Where is this supposed return of energy they (*they* being the lying bitches well meaning but misinformed ladies who wrote What to Expect When You’re Expecting) tell me happens in the second trimester? I am a week into the second trimester and almost fell asleep into my gnocchi tonight.
Talking about WTEWYE, I loathe WTEWYE, and only still read it because it is living under my bed where I threw it 6 years ago. Sometimes I am too tired to leave my bed and look for better reading material.
Gems of wisdom from WTEWYE:
1. The best-odds diet. The authors tell you that, since you wouldn’t give your baby a doughnut, you shouldn’t eat one yourself. Does that mean I should consider a diet of breast milk for the duration of my pregnancy, since that is all I plan to feed my baby? No, they don’t recommend that. They do recommend nothing but fruits and veggies, meat and whole grains. We pregnant women should not allow white bread, white rice, white pasta, sweets or fried food of any kind into our homes in case we may be tempted to allow it to pass our lips and poisen our fetuses. We can cheat on a minor treat like frozen yogurt once a week or so, and a real treat like the ever evil doughnut once a month…but ONLY if we wont over-indulge as a result of allowing ourselves to cheat. If we do not follow these rules, our babies will be hideously malformed and it will be our fault for succumbing to the temptation of the Oreo cookie (okay, they don’t say that…but they imply it).

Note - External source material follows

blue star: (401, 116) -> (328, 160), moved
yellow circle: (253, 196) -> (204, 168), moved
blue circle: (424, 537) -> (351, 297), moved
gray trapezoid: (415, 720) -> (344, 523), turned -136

2. We should relax in the evenings, keep our feet up and take it easy. But exercise. Because we have all mastered the trick of exercising while keeping our feet up and relaxing during our only free time.
3. One’s husband’s closet is the best source for maternity clothes. Sure, because all men are bigger than their hugely pregnant wives, right? My man is 6″1 and 165lb soaking wet…I can barely wear his clothes (except his baggy sweats, but yuck, who’d want to?) when I am not pregnant!

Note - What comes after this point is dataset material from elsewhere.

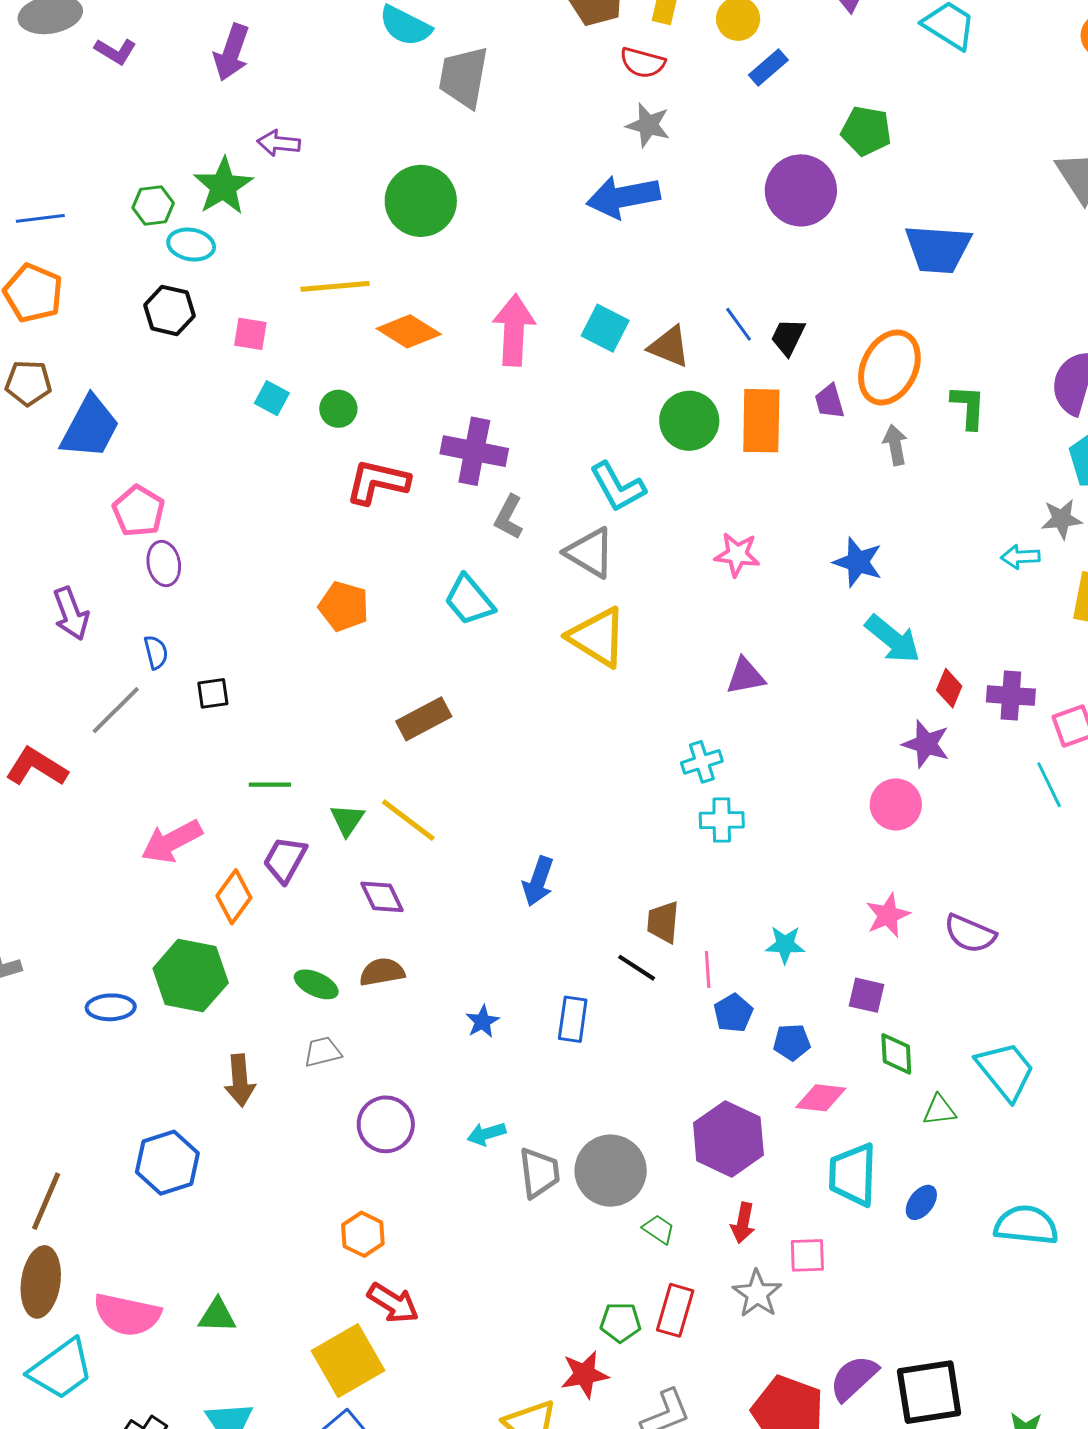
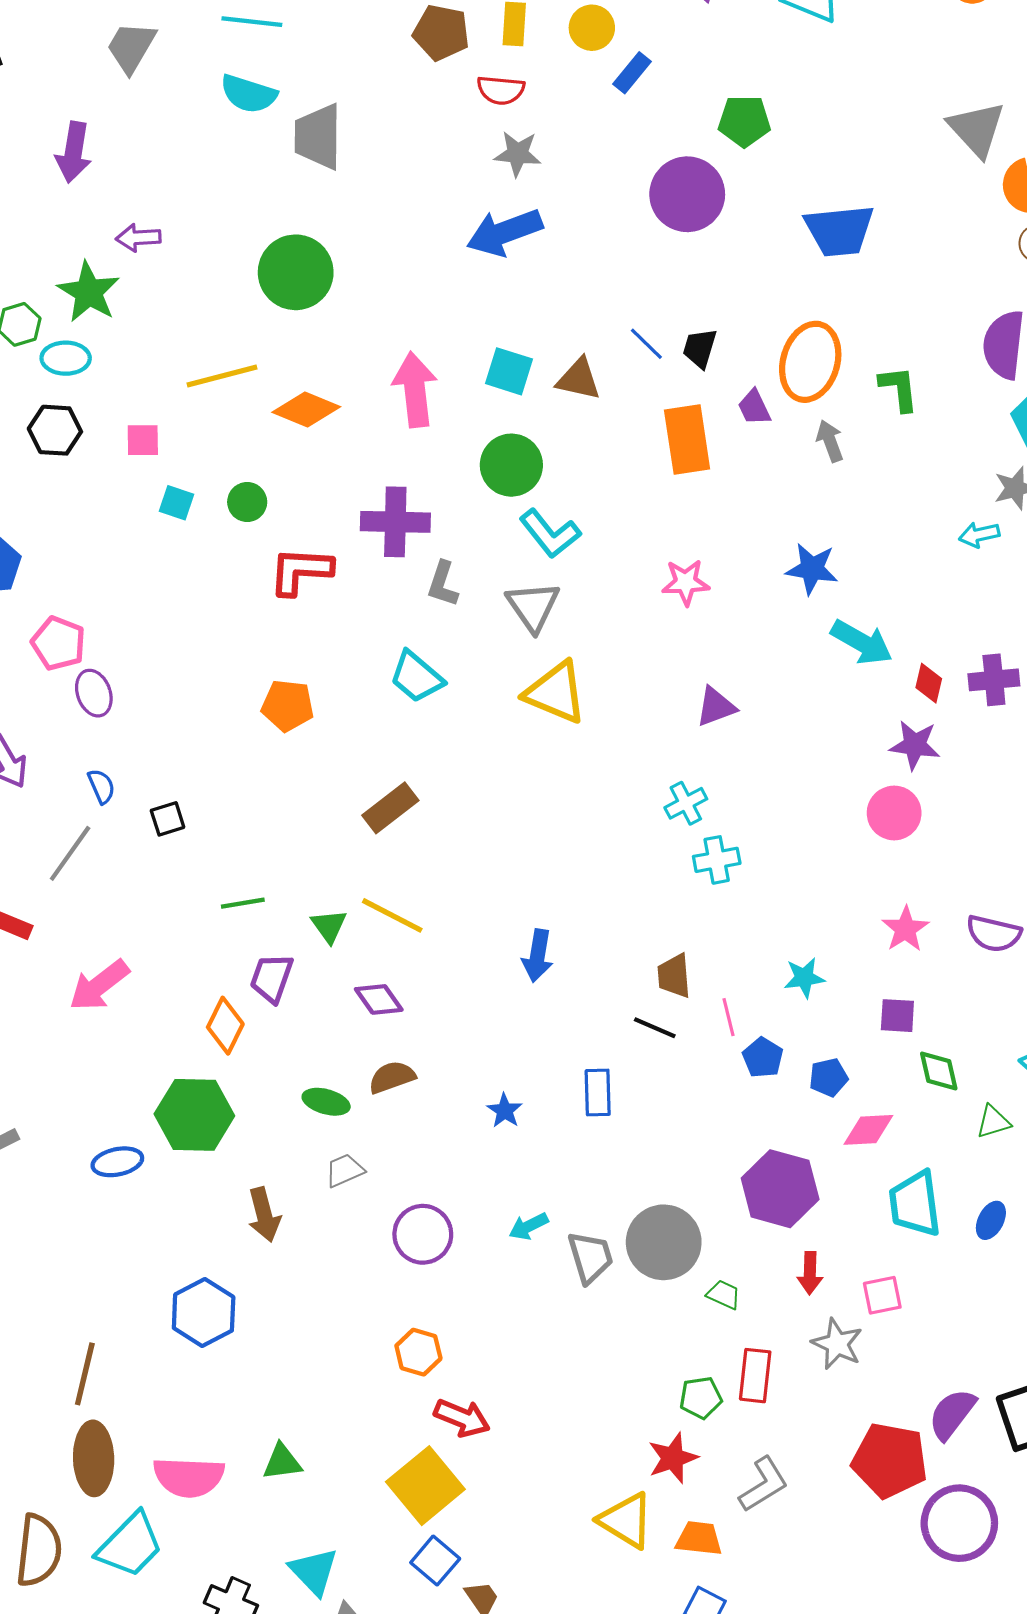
green circle: (689, 421) -> (511, 465), moved
gray triangle: (590, 553) -> (533, 606), turned 34
pink arrow: (172, 841) -> (99, 985), moved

My real vitriol for the WTE series comes from the What to Expect for Toddler Years book though. The first question is about Breastfeeding after 1. The author’s response, essentially, is *Some mothers BF their toddlers and if you want to fine, but here are 10 reasons it is not a great idea.* As a proud nurser of the girl for over 2 years, (as is recommended by all major pediatric medical associations), I stopped reading right there and made a nice warm bonfire with the toddler book.
WTEWYE remains under my bed though, to remind me to avoid the evilness of the Reese Peanut Butter cup.